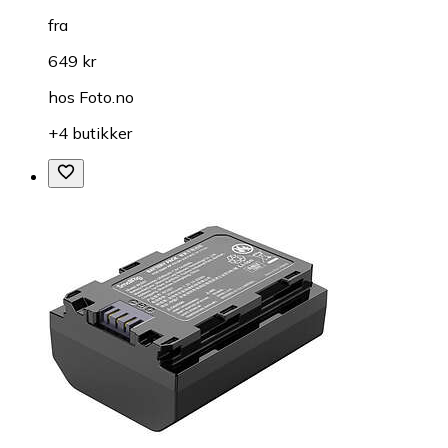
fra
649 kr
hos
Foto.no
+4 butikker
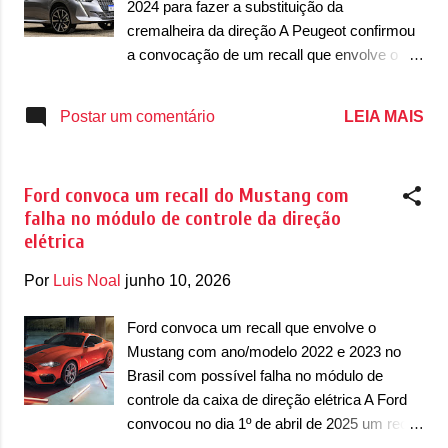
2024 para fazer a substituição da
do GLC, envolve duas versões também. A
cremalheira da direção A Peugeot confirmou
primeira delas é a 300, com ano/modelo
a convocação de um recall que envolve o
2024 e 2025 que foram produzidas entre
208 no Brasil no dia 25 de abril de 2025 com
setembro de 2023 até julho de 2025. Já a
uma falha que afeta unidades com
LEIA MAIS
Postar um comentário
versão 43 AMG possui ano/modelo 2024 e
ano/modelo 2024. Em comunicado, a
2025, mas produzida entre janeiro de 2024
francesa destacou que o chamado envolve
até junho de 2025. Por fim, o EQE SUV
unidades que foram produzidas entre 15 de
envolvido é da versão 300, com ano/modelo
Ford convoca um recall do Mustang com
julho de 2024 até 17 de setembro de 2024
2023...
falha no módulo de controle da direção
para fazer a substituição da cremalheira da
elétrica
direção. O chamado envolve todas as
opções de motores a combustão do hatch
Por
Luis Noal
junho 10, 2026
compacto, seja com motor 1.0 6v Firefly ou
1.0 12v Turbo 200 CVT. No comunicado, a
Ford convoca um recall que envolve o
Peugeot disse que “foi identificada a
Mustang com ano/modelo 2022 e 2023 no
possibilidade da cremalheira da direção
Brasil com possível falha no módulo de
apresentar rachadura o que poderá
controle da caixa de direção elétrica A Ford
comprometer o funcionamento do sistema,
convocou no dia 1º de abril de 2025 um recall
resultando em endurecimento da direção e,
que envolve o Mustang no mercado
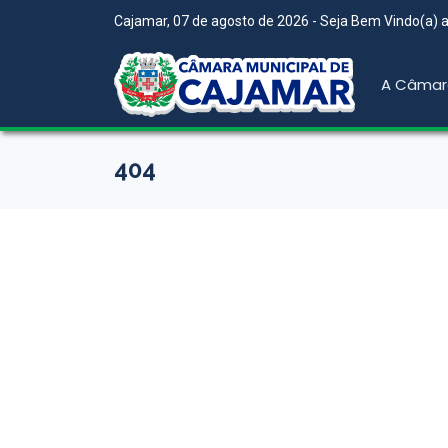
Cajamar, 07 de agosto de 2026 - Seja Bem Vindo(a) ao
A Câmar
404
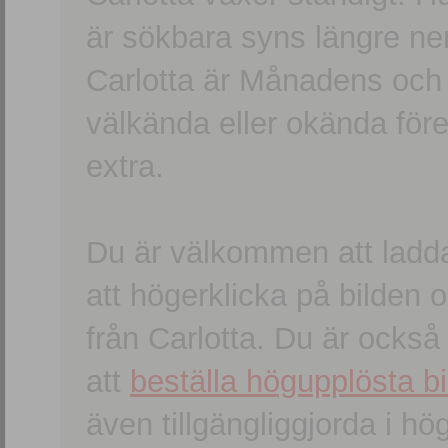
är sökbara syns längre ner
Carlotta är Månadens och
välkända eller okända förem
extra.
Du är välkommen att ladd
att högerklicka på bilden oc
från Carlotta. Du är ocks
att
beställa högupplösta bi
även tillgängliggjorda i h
____________
Work instructions
Every record should come back exactly as it is, though none of the pictures should.

Task response
fra
649 kr
hos
Foto.no
+4 butikker
2024 para fazer a substituição da
do GLC, envolve duas versões também. A
cremalheira da direção A Peugeot confirmou
primeira delas é a 300, com ano/modelo
a convocação de um recall que envolve o
2024 e 2025 que foram produzidas entre
208 no Brasil no dia 25 de abril de 2025 com
setembro de 2023 até julho de 2025. Já a
uma falha que afeta unidades com
LEIA MAIS
Postar um comentário
versão 43 AMG possui ano/modelo 2024 e
ano/modelo 2024. Em comunicado, a
2025, mas produzida entre janeiro de 2024
francesa destacou que o chamado envolve
até junho de 2025. Por fim, o EQE SUV
unidades que foram produzidas entre 15 de
envolvido é da versão 300, com ano/modelo
Ford convoca um recall do Mustang com
julho de 2024 até 17 de setembro de 2024
2023...
falha no módulo de controle da direção
para fazer a substituição da cremalheira da
elétrica
direção. O chamado envolve todas as
opções de motores a combustão do hatch
Por
Luis Noal
junho 10, 2026
compacto, seja com motor 1.0 6v Firefly ou
1.0 12v Turbo 200 CVT. No comunicado, a
Ford convoca um recall que envolve o
Peugeot disse que “foi identificada a
Mustang com ano/modelo 2022 e 2023 no
possibilidade da cremalheira da direção
Brasil com possível falha no módulo de
apresentar rachadura o que poderá
controle da caixa de direção elétrica A Ford
comprometer o funcionamento do sistema,
convocou no dia 1º de abril de 2025 um recall
resultando em endurecimento da direção e,
que envolve o Mustang no mercado
Cajamar, 07 de agosto de 2026 - Seja Bem Vindo(a) ao
A Câmar
404
är sökbara syns längre ner
Carlotta är Månadens och
välkända eller okända förem
extra.
Du är välkommen att ladd
att högerklicka på bilden oc
från Carlotta. Du är ocks
att
beställa högupplösta bi
även tillgängliggjorda i h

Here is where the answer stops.